Figure 18 illustrates the experimental outcomes, which revealed that the map generated through the proposed algorithm after motion distortion elimination exhibited significantly reduced drift and distortion issues compared to the map constructed by the fusion algorithm without distortion removal. In
Figure 18a, stacking phenomena and angle distortion occurred at the map boundary marked as number ①. The contours of the three typical obstacles marked with number ② were distorted. The experimental table marked with number ③ was bent.
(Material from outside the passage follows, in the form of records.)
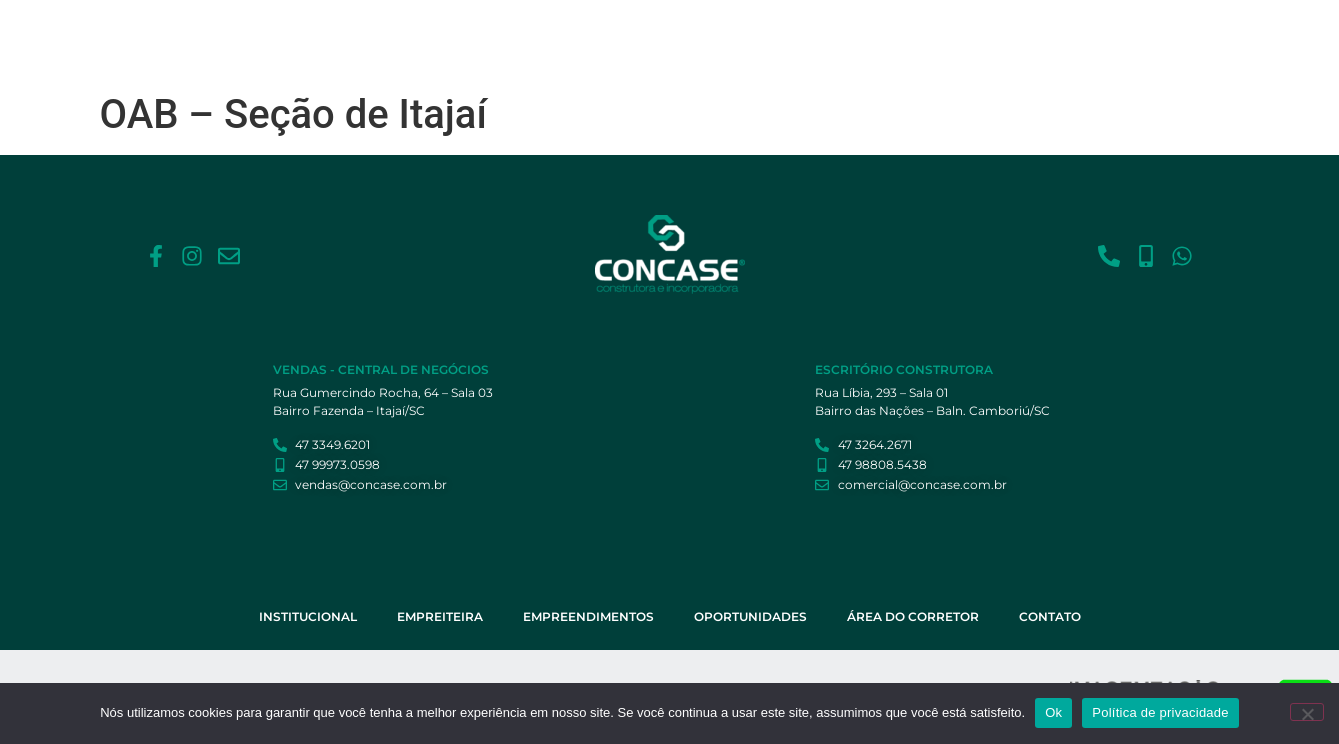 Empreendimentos (755, 33)
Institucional (534, 33)
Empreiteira (637, 33)
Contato (1119, 33)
There was a lot of noise and unclear contours in the bench area marked with number ④ and the chair area marked with number ⑤. However, after motion distortion removal, the results in
Figure 18b demonstrate that no stacking phenomenon occurred in area ①, and the angle was right-angled. Additionally, the contours of the three typical obstacles marked with number ② were normal and complete. The experimental table in area ③ was not deformed. The contours of the bench and chair in areas ④ and ⑤ were continuous, and the noise was significantly reduced.
The laser rangefinder (accuracy ±1 mm) was used to measure 10 sets of marked feature sizes, and the average value was measured 10 times as the true value of the size. Then, the corresponding values of the dimensions were measured in the grid map using the measure tool in RVIZ. The measurements were also taken 10 times, and the average value was determined. Next, the relative errors between the measured values of the marked feature dimensions in the environment maps constructed by SLAM before and after removing motion distortion and the true values were calculated, and the error results are shown in
Figure 18c. When using the PMF method for obstacle detection and mapping, the root mean square error (RMSE) value of the mapping without using the MDR algorithm reached 109 mm, while the RMSE value of the mapping using the MDR algorithm was 59 mm, improving the accuracy by about 45.9%.
The MDR algorithm introduced in this research can serve as an integral component of data preprocessing, applicable to both conventional 2D and 3D LiDAR SLAM techniques, as well as LiDAR–visual SLAM methodologies. By optimizing the LiDAR odometer, the precision of the SLAM algorithm was effectively enhanced. This study presented experimental evidence to validate the feasibility of employing various MDR techniques in 2D LiDAR SLAM (specifically the Gmapping algorithm), and compared the performance of LiDAR-camera fusion SLAM (utilizing the PMF algorithm) with or without the inclusion of the MDR link.